- Date: 29 April – 5 May
- Edition: 8th
- Category: International Series
- Draw: 32S / 16D
- Prize money: $356,000
- Surface: Clay
- Location: Majorca, Spain

Champions

Singles
- Gastón Gaudio

Doubles
- Mahesh Bhupathi / Leander Paes
| Majorca Open |

= 2002 Majorca Open =

Tennis tournament

The 2002 Majorca Open was a men's tennis tournament played on outdoor clay courts in Majorca, Spain and was part of the International Series of the 2002 ATP Tour.

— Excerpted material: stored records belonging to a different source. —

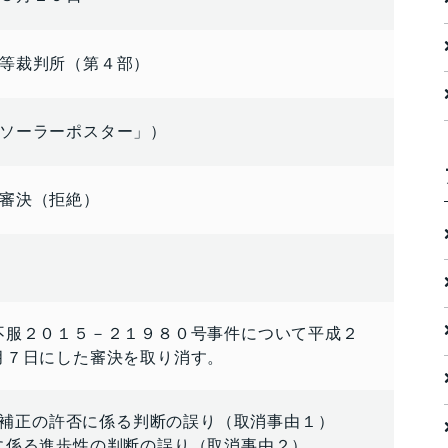
等裁判所（第４部）
ソーラーポスター」）
審決（拒絶）
不服２０１５－２１９８０号事件について平成２
月７日にした審決を取り消す。
本件補正の許否に係る判断の誤り（取消事由１）
に係る進歩性の判断の誤り（取消事由２）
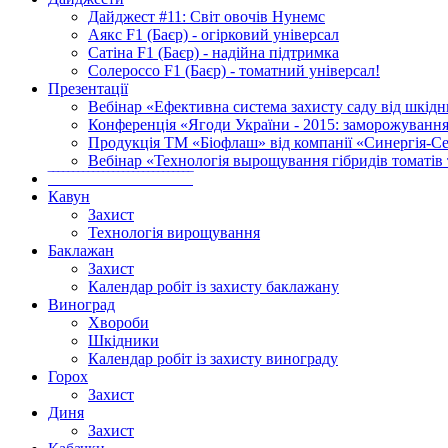
Дайджест #11: Світ овочів Нунемс
Аякс F1 (Баєр) - огірковий універсал
Сатіна F1 (Баєр) - надійна підтримка
Солероссо F1 (Баєр) - томатний універсал!
Презентації
Вебінар «Ефективна система захисту саду від шкідн
Конференція «Ягоди України - 2015: заморожування
Продукція ТМ «Біофлаш» від компанії «Синергія-Се
Вебінар «Технологія вырощування гібридів томатів 
‾‾‾‾‾‾‾‾‾‾‾‾‾‾‾‾‾‾‾‾‾‾‾‾‾‾‾‾‾
Кавун
Захист
Технологія вирощування
Баклажан
Захист
Календар робіт із захисту баклажану
Виноград
Хвороби
Шкідники
Календар робіт із захисту винограду
Горох
Захист
Диня
Захист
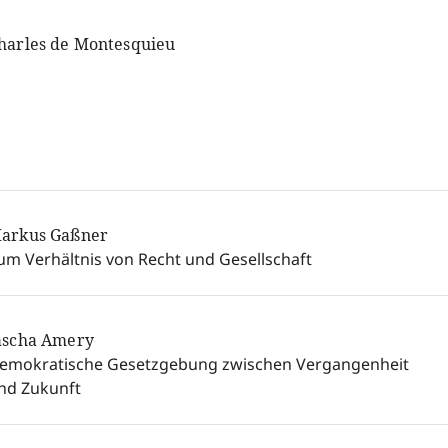
harles de Montesquieu
arkus Gaßner
um Verhältnis von Recht und Gesellschaft
ascha Amery
emokratische Gesetzgebung zwischen Vergangenheit
nd Zukunft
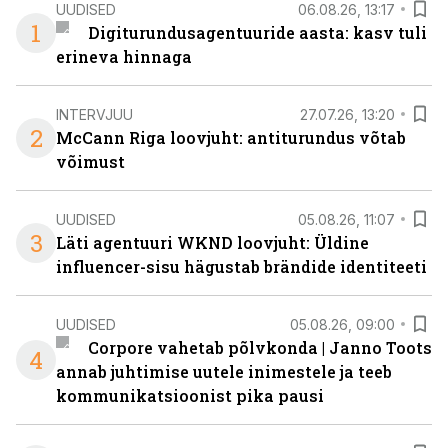
UUDISED
06.08.26, 13:17
1
Digiturundusagentuuride aasta: kasv tuli
erineva hinnaga
INTERVJUU
27.07.26, 13:20
2
McCann Riga loovjuht: antiturundus võtab
võimust
UUDISED
05.08.26, 11:07
3
Läti agentuuri WKND loovjuht: Üldine
influencer-sisu hägustab brändide identiteeti
UUDISED
05.08.26, 09:00
Corpore vahetab põlvkonda | Janno Toots
4
annab juhtimise uutele inimestele ja teeb
kommunikatsioonist pika pausi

It was the eighth edition of the tournament and was held from 29 April through 5 May 2002. Eighth-seeded Gastón Gaudio won the singles title.

==Finals==
===Singles===

ARG Gastón Gaudio defeated FIN Jarkko Nieminen 6–2, 6–3
- It was Gaudio's 2nd title of the year and the 2nd of his career.

===Doubles===

IND Mahesh Bhupathi / IND Leander Paes defeated AUT Julian Knowle / GER Michael Kohlmann 6–2, 6–4
- It was Bhupathi's 2nd title of the year and the 23rd of his career. It was Paes's 2nd title of the year and the 26th of his career.